Monday, March 26, 2012

“When I am lifted up from the earth, I will draw everyone to myself.”

From a good Discalced Carmelite and friend...


From a homily given at Holy Hill on the 5th Sunday of Lent.

This season of Lent is something of a school that educates and prepares our hearts to celebrate the great mysteries of our salvation—the Passion, Death and Resurrection of Jesus, Son of God and our Savior.  Each Sunday of Lent is another LESSON that tells us something of WHO Jesus is and WHY He came into the world.  Let me just offer a recap.  The first Sunday of Lent Jesus is led into the desert to be tempted by the devil, to experience his human weakness in solidarity with us, and to glorify His Father by suffering in His weakness.  The second Sunday of Lent Jesus is revealed during the Transfiguration as the Beloved Son of God the Father and the fulfillment of the law and the prophets.  Peter, James and John and we ourselves are told: “LISTEN TO HIM.”  The third Sunday of Lent Jesus cleanses the Temple and reveals Himself to be the NEW Temple and the means of offering true worship to God.  Last Sunday, we had the beautiful passage in the Gospel of John where Jesus tells Nicodemus: “Just as Moses lifted up the serpent in the desert, so must the Son of Man be lifted up so that everyone who believes in Him might have eternal life.”
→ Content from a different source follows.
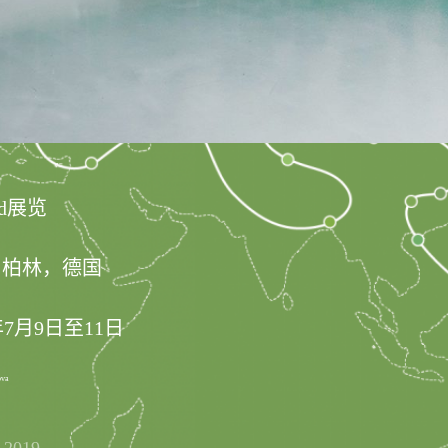
ad展览
，柏林，德国
年7月9日至11日
ova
And so we come to this fifth Sunday—the Sunday before his triumphant entry into Jerusalem where he’ll be crucified.  Some Greeks want to “see Jesus”—they are not Jews but Gentiles—foreigners drawn to see Jesus… and it is THIS moment when Jesus declares that His “Hour” has come.  In John’s Gospel, the “Hour” is both the time of Christ’s Passion AND His exaltation.  Jesus tells us explicitly HOW He will be glorified and how He will glorify the Father… It is through His death on the CROSS.

Jesus tells us, “The Son of Man did NOT come to be served, but TO SERVE.”  To give His life for the MANY.  Why?  Is it because SOMEONE has to PAY?  Well, it is true that Jesus alone restores TRUE justice where our sins have offended GOD.  …But let us remember that it is not blood and suffering that God requires for the salvation of the world, BUT rather A HEART THAT LOVES OBEDIENTLY, even unto death.

“Son though He was, Jesus learned obedience from what He suffered.”  The Son of God lived a human life, united with us, and offered to God a heart that LOVED until death.  “There is no greater love than to lay down one’s life for one’s friends.”  And so Jesus says to all of us today, “unless a grain of wheat falls to the ground and dies, it remains just a grain of wheat; but if it dies, it produces much fruit.”  Jesus comes to understand that His life is the grain of wheat that will die to produce much fruit.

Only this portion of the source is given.